Sunday, February 28, 2010

Healthified Oatmeal Peanut Butter Breakfast Cookies


My friend Whitney was talking about these the other night at our get together for Tara and they sounded really good. I am so glad I asked her for the recipe. They are really healthy - without any added sugar. Alex loved them! I did add about 1/4 cup of chocolate chips. They have the consistency of a CLIF bar. Whitney was joking that she could never make 12 cookies like the recipe says, she said no matter what she does, she only can get 11. I made a conscious effort to try for 12 and couldn't do it!
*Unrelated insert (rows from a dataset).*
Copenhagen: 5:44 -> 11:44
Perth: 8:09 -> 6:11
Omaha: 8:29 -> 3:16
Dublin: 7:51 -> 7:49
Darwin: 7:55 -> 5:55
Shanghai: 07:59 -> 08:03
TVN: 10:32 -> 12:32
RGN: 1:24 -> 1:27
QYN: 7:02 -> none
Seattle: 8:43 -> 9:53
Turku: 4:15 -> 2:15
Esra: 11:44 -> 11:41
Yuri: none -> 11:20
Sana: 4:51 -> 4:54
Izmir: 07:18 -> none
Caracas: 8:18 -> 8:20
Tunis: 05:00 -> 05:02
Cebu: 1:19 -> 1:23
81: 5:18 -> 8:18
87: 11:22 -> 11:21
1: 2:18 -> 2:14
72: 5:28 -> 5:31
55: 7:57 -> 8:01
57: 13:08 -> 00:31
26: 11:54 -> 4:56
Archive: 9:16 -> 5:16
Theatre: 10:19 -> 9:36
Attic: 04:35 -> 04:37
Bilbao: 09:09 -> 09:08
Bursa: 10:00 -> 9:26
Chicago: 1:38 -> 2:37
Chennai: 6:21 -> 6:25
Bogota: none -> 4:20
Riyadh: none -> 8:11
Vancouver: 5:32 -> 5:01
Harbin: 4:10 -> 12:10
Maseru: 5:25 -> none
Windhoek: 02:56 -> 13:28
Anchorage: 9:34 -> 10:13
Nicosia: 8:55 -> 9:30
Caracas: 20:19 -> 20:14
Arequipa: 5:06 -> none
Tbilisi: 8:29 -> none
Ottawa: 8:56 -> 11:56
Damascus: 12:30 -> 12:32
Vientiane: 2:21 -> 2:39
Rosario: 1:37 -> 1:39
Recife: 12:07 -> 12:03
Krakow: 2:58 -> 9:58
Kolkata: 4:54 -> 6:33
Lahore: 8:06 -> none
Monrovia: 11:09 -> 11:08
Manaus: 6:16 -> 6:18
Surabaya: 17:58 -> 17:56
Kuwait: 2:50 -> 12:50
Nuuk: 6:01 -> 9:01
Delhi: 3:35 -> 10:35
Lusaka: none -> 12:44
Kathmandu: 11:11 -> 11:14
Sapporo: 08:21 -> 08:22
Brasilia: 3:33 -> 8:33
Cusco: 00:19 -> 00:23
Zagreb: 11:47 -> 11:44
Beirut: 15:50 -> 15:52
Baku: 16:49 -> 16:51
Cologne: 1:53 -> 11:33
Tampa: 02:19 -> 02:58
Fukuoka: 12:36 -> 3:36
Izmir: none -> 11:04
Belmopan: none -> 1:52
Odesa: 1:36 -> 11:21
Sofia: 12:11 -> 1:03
They didn't last long around here...
The recipe comes from a great website, with a lot of good recipes - check it out:


Prep Time:20 min
Start to Finish:50 min
makes:12 Servings

Ingredients:

Nonstick cooking spray
1/2 cup mashed banana (about 1 large)
1/2 cup chunky natural peanut butter (unsalted and unsweetened)
1/2 cup honey
1 teaspoon vanilla
1 cup rolled oats
1/2 cup Gold Medal® whole wheat flour
1/4 cup nonfat dry milk powder
2 teaspoons ground cinnamon
1/4 teaspoon baking soda
1 cup dried cranberries or raisins

Preparation:
1.Preheat oven to 350°F. Lightly coat two cookie sheets with cooking spray; set aside. In a large bowl, stir together banana, peanut butter, honey, and vanilla. In a small bowl, combine oats, flour, milk powder, cinnamon, and baking soda. Stir the oat mixture into the banana mixture until combined. Stir in dried cranberries.
2.Using a ¼-cup measure, drop mounds of dough 3 inches apart on prepared cookie sheets. With a thin metal or small plastic spatula dipped in water, flatten and spread each mound of dough to a 2¾-inch round, about ½ inch thick.
3.Bake, one sheet at a time, for 14 to 16 minutes or until browned. Transfer to wire racks to cool completely. Store in an airtight container or resealable plastic bag for up to 3 days or freeze for up to 2 months; thaw before serving.